▶ What you need to do:
Work out the number of lines with the word "Teilnahmebedingungen" in the material below, then reply with that number only.

▶ Data:
────────────────────────────────────────

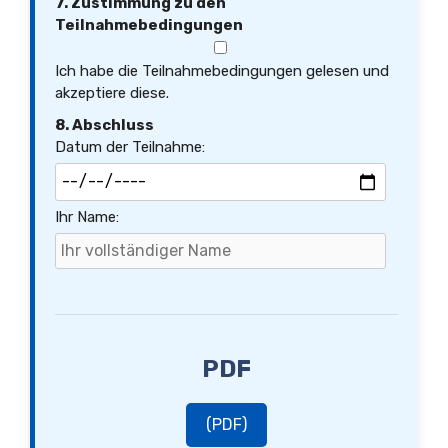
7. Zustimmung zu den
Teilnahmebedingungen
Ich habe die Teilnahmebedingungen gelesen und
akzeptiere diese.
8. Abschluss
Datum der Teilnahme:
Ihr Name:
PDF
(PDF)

────────────────────────────────────────

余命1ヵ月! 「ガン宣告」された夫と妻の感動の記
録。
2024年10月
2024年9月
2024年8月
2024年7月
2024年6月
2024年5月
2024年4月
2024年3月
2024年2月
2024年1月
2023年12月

────────────────────────────────────────

▶ Task output:
2